There are private schools in urban areas that teach to build bridges, but most churn out youths with exaggerated sense of self-importance. For them, this country is beyond redemption. Their talent needs a more conducive environment, so they troop off to educational consultancies for student visas to Australia, Belgium, Cyprus, Denmark. Anywhere, as long as they can escape the country that they think has no future.
But even for an education system designed by default for the mass production of mediocrity, it's possible to save seeds for the future of the country. Unfortunately, the post-school facilities of training the willing are in equally bad shape, if not worse. For those who are fortunate enough to be declared 'passed', technical schools are few, mostly of a standard that leaves a lot to be desired.
The intermediate level education of Tribhuban University and majority of +2 teaching shops are merely places for the ambitious where they playact while they wait to be served with appropriate opportunity: an admission into professional colleges, a scholarship abroad, a job through connections or a career in politics. Very few have the confidence left to begin a trade or join an occupation by the time they finish secondary education.
The main problem with Nepal's school system is that it churns out individuals who wish to consume but have little ability to produce. Even among the relatively privileged, some become cheerful robots of the NGO-industry. Many end up as no-collar automatons at projects and aid agencies. Nepali economy is in doldrums. The tragedy is that our youthful workforce lacks the will?and tools?to pull it out of this rut.

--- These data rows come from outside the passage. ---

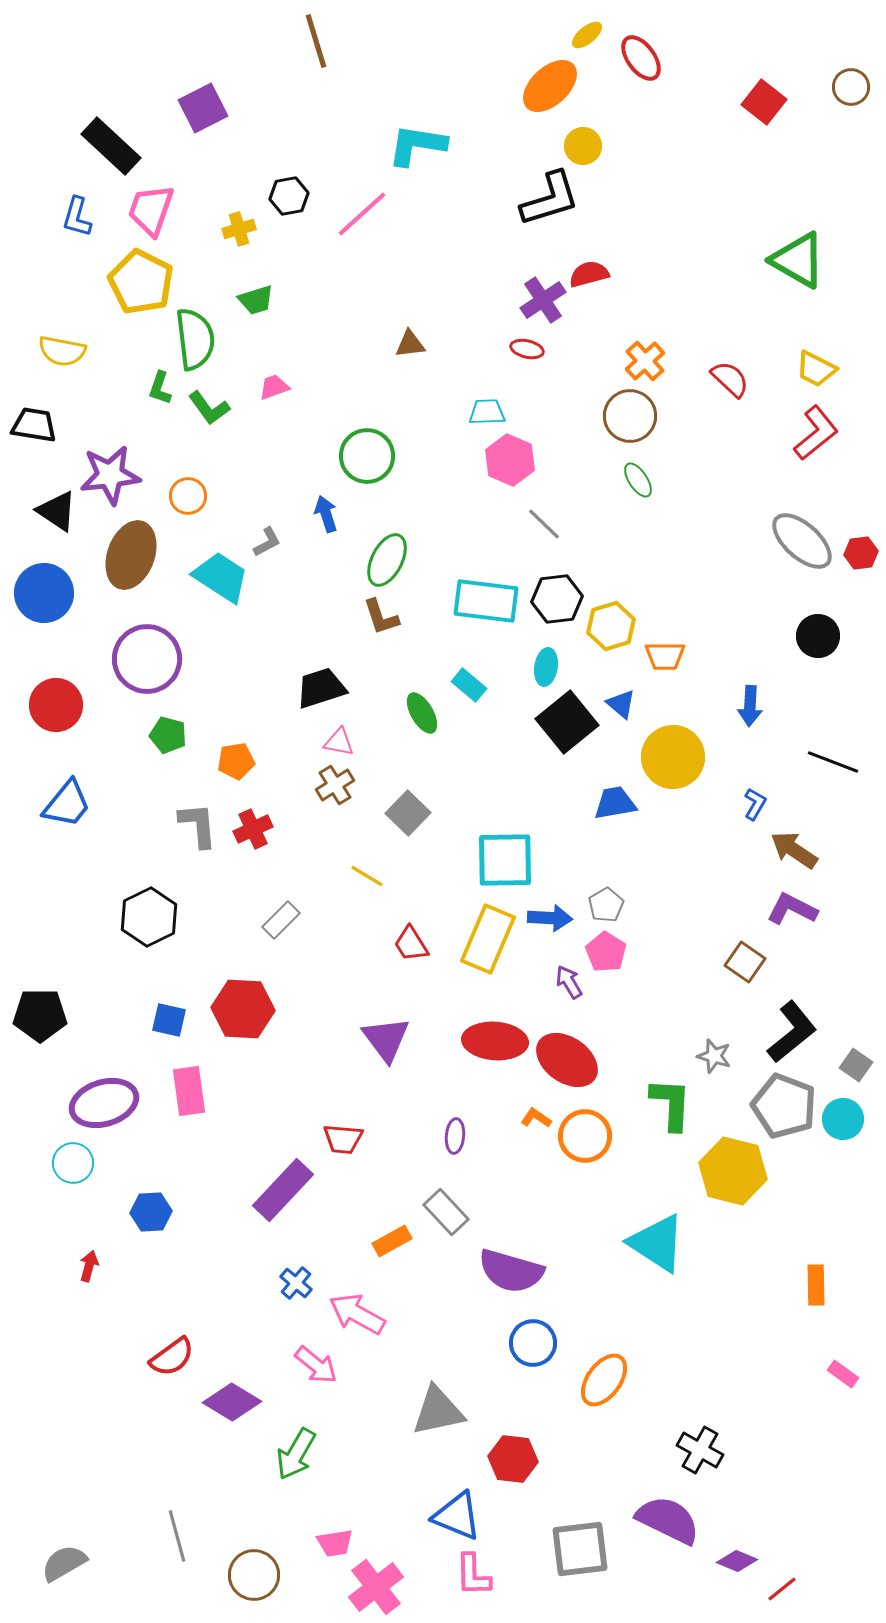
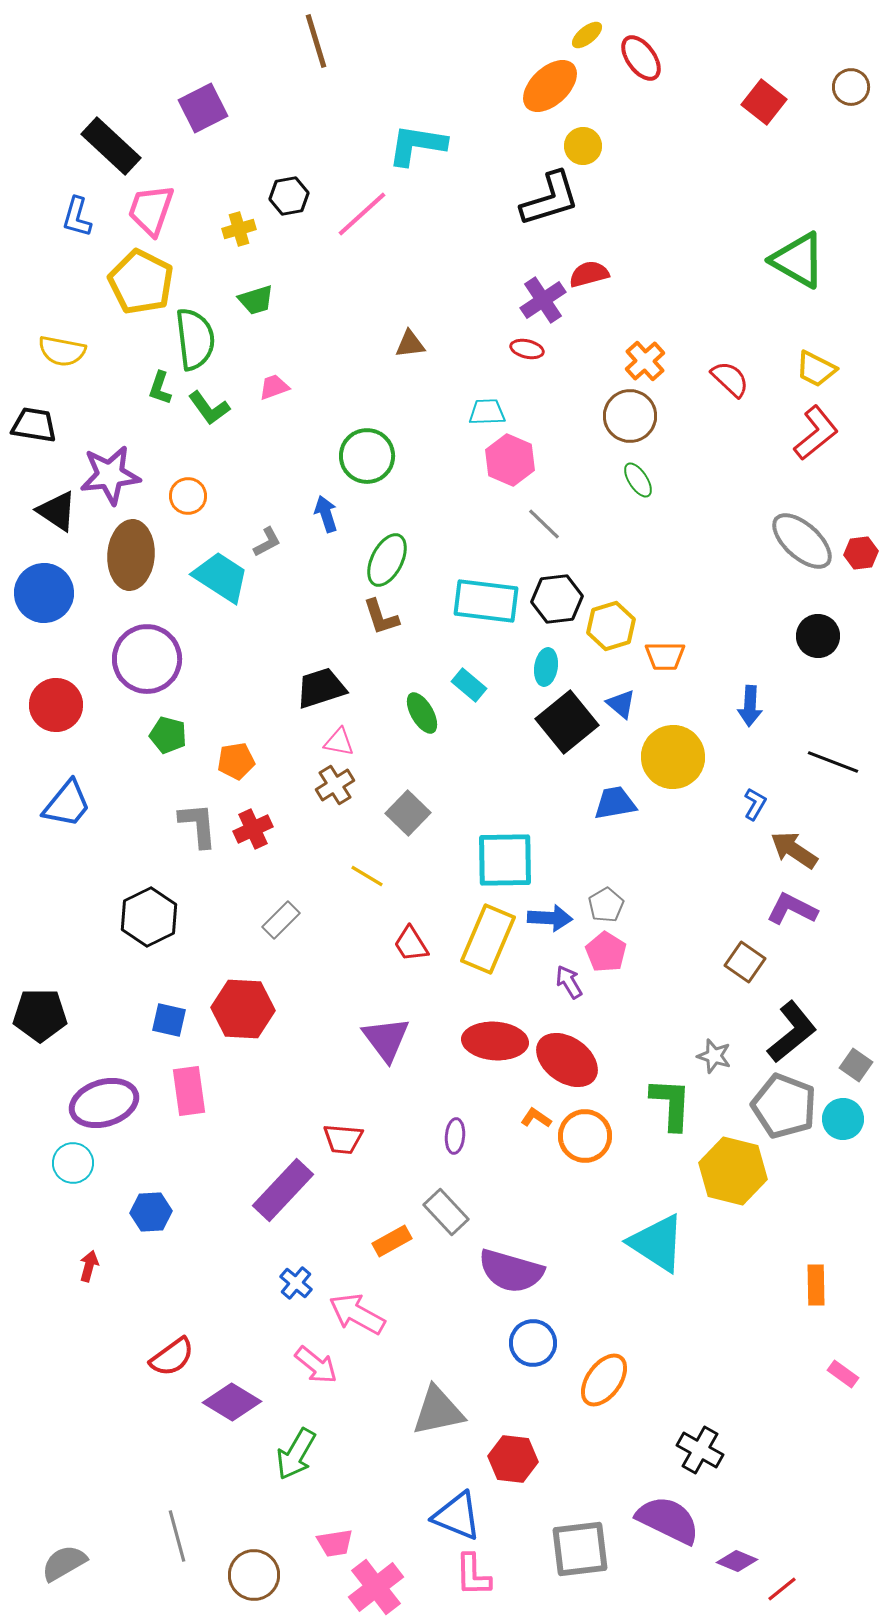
brown ellipse at (131, 555): rotated 16 degrees counterclockwise
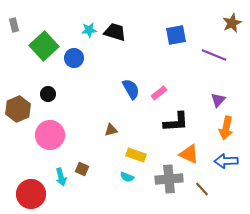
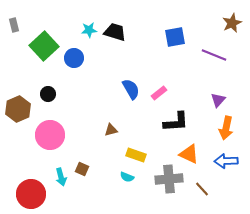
blue square: moved 1 px left, 2 px down
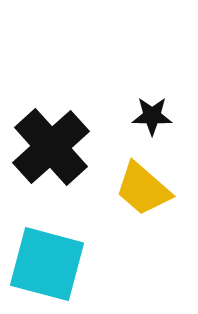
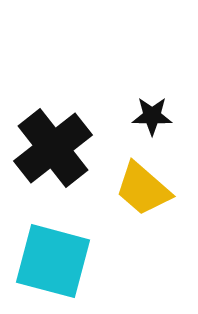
black cross: moved 2 px right, 1 px down; rotated 4 degrees clockwise
cyan square: moved 6 px right, 3 px up
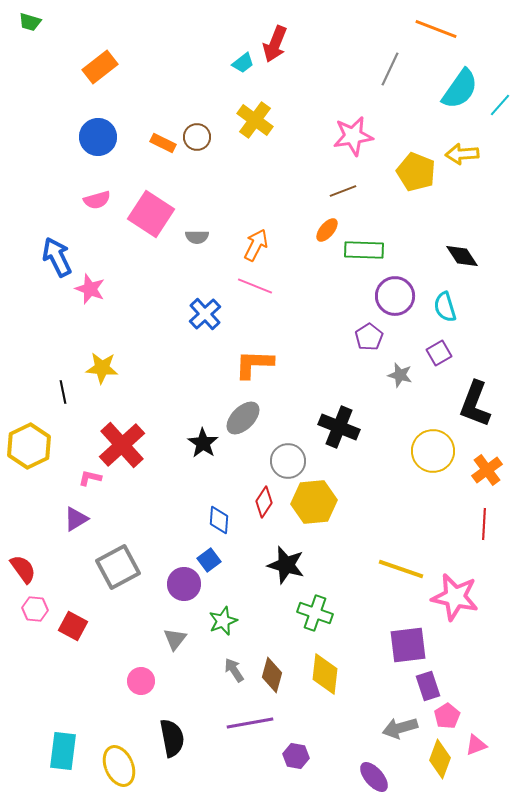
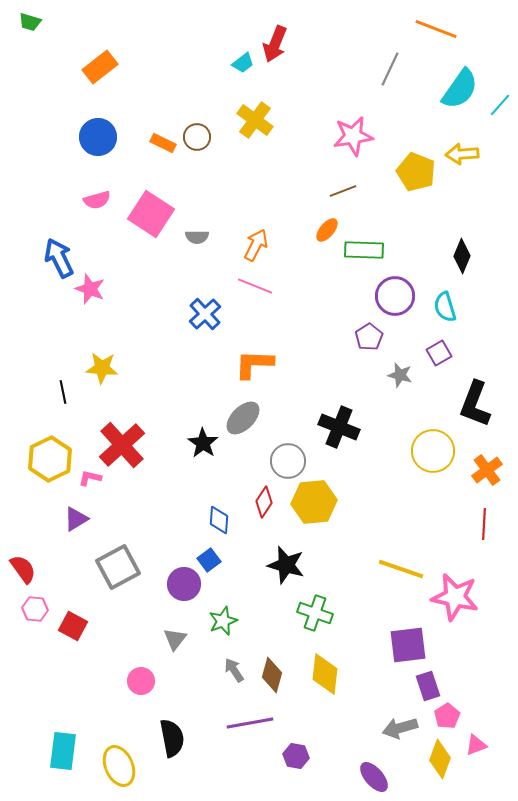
black diamond at (462, 256): rotated 56 degrees clockwise
blue arrow at (57, 257): moved 2 px right, 1 px down
yellow hexagon at (29, 446): moved 21 px right, 13 px down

In the Birth Centenary year of social thinker Ram Manohar Lohia, it may be appropriate to learn from the model he envisioned for his own country. Like India of Lohia's time, Nepal is a capital-scarce but labour-abundant country. Our problems are compounded by the fact that generations of Nepalis have availed of the easy option of withdrawing from the national economy by becoming Lahures. Had remmitances been the best way to build a country, Nepal would already be Switzerland of Asia and the Philippines would be Japan. The hard reality is that there is no alternative to building a prosperous economy but pulling ourselves up by our bootstraps.